Алхимов тоже посмотрел вверх. Бледная, похожая на истаивающий ледяной круг луна чудилась последним и единственным, что могло дать живительную прохладу обморочной от бездождья земле. Казалось, что война в первые, самые ошеломляющие и потому особенно ужасные месяцы исковеркала и загубила не одни лишь миллионы людских судеб. Исказила самое естественное течение природы.

— Августу конец, время утренников, а тут по́том исходишь.

Егорову хотелось поговорить, но никто не отзывался на его слова, и он опять как бы ни к кому не обращался:

— Я в июне, перед самой войной, на побывку ездил, дома был, так дед прямо заявил: «Не упомню такой погоды». А ему семьдесят девять.

Алхимов и на этот раз промолчал. Откликнулся наконец напарник пулеметчика Леонтьев, высокий, худой, запахнутый в длинную кавалерийскую шинель; на голове солдатская пилотка, натянутая на уши.

— Семьдесят девять. Фантастическое, недосягаемое число!

— Это отчего же? — притворился непонимающим Егоров и покосился на замполитрука. Звание это, заместитель политического руководителя, присвоили Алхимову как ротному комсоргу. Потому он, строевой, но так и не обученный (взяли на курсы, а через три дня отправили в бой), носил треугольнички на петлицах и нарукавные звезды.

— А потому что мы — рота прикрытия. Закурить есть?

Леонтьев щедро угостился махоркой из сержантского кисета, затянулся до кашля.

— Ну и вырви глаз! — похвалил и с лихой беспечностью произнес, заканчивая прерванный разговор: — Ничего, дешево не отдадимся. И вообще, умирать, так с музыкой!

Егоров насупился. Призванный в армию осенью тридцать девятого, он успел понюхать пороху в короткой зимней войне и на этой уже хлебнул основательно. Серьезный, исполнительный в любой работе, он и к ратному делу относился добросовестно и ответственно. Характер и личный фронтовой опыт выработали почти физическое неприятие как трусости, так и неумеренного хвастовства.

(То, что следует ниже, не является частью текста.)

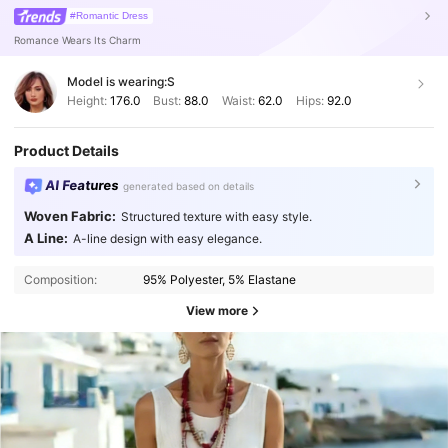
#Romantic Dress
Romance Wears Its Charm
Model is wearing:
S
Height:
176.0
Bust:
88.0
Waist:
62.0
Hips:
92.0
Product Details
AI Features
generated based on details
Woven Fabric:
Structured texture with easy style.
A Line:
A-line design with easy elegance.
Composition:
95% Polyester, 5% Elastane
View more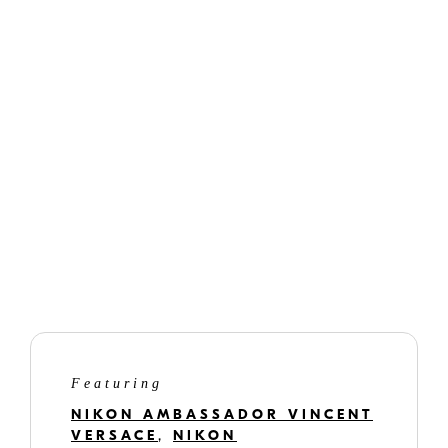
Nikon Imaging Cloud
versacephotography.com
gilmarphotography.com
www.smittenandswoon.com
Featuring
NIKON AMBASSADOR VINCENT
VERSACE
,
NIKON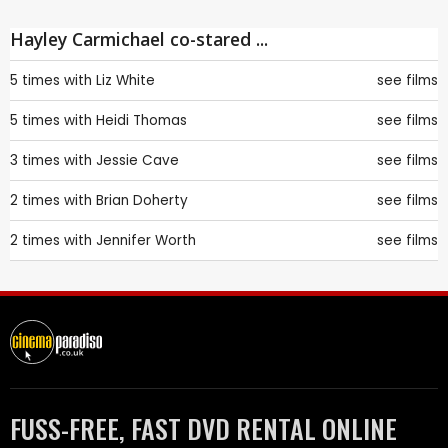
Hayley Carmichael co-stared ...
5 times with
Liz White
see films
5 times with
Heidi Thomas
see films
3 times with
Jessie Cave
see films
2 times with
Brian Doherty
see films
2 times with
Jennifer Worth
see films
FUSS-FREE, FAST DVD RENTAL ONLINE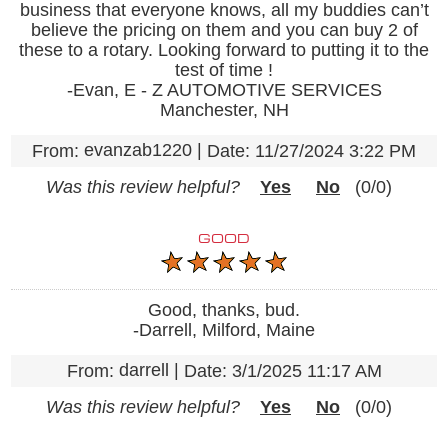
business that everyone knows, all my buddies can’t
believe the pricing on them and you can buy 2 of
these to a rotary. Looking forward to putting it to the
test of time !
-Evan, E - Z AUTOMOTIVE SERVICES
Manchester, NH
evanzab1220
|
From:
Date:
11/27/2024 3:22 PM
Was this review helpful?
Yes
No
(
0
/
0
)
GOOD
Good, thanks, bud.
-Darrell, Milford, Maine
darrell
|
From:
Date:
3/1/2025 11:17 AM
Was this review helpful?
Yes
No
(
0
/
0
)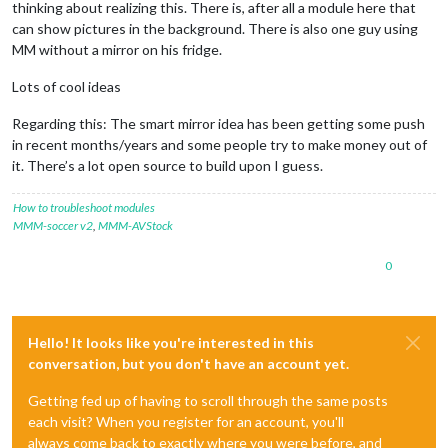
thinking about realizing this. There is, after all a module here that
can show pictures in the background. There is also one guy using
MM without a mirror on his fridge.
Lots of cool ideas
Regarding this: The smart mirror idea has been getting some push
in recent months/years and some people try to make money out of
it. There’s a lot open source to build upon I guess.
How to troubleshoot modules
MMM-soccer v2
,
MMM-AVStock
0
Hello! It looks like you're interested in this
conversation, but you don't have an account yet.
Getting fed up of having to scroll through the same posts
each visit? When you register for an account, you'll
always come back to exactly where you were before, and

— Вы эту «музыку», боец Леонтьев, оставьте. Пошел добровольцем, так исполняй свой священный долг как положено. Нам что приказано? Продержаться до заката, потом — своих догонять.

Леонтьев хмыкнул:

— Воронеж — хрен догонишь…

— Отставить! — отрубил неуместную шутку Алхимов. И сам удивился своему «командирскому» окрику. — Ленинград за нами. Понимаешь? Ленинград. И приказано нам не умереть, а выстоять. Жить до заката, до ночи. — Он вдруг улыбнулся светло и добро: — Как минимум.

Неполную стрелковую роту, усиленную батальонными минометами и противотанковой пушкой, растянули во всю длину полкового участка. Шире некуда, реже — куда еще реже: Хоть провод тяни от ячейки до ячейки. Так и проводов и телефонов нет. Свисток и ракетница у командира — вся ротная связь. На кратком военном совете лейтенант сказал:

— Столкуемся в бою. До минометчиков докричусь, а «бог войны» и сам танки не прозевает. Артиллерии стрелять только по танкам, исключительно! У нас против них, прямо заявляю, почти ни хрена: бутылки с горючкой и связки РГД. Вся надежда на артиллерию. Позиция у вас вроде ничего?

Он приставил бинокль и глянул туда, где стояла «сорокапятка», маленькая, почти игрушечная пушечка с коротким стволом.

— Место высокое, обзор хороший, открытые подступы. Со снарядами как?

— Два БК, — доложил командир орудия.

— Порядок, — солидно сгустил голос лейтенант, а сам попытался вспомнить, сколько же снарядов входит в боевой комплект сорокапятимиллиметровой противотанковой пушки.

Лейтенанта досрочно выпустили из училища, второй месяц как нацепил «кубари», третий день командовал ротой и оберегал свой авторитет. Но, оставшись наедине с Алхимовым, спросил, как бы между прочим:

— Как полагаешь, замполитрук, хватит для нашей операции парочки боекомплектов к «сорокапятке»?

— А сколько это в штуках? — Алхимов в школе, техникуме, институте, в армии никогда не стеснялся задавать вопросы. В детстве еще наставлял его дед-пастух: «Ты лучше сразу спроси, чего не знаешь, а то всю жисть потом неучем будешь, в притворстве скрываться».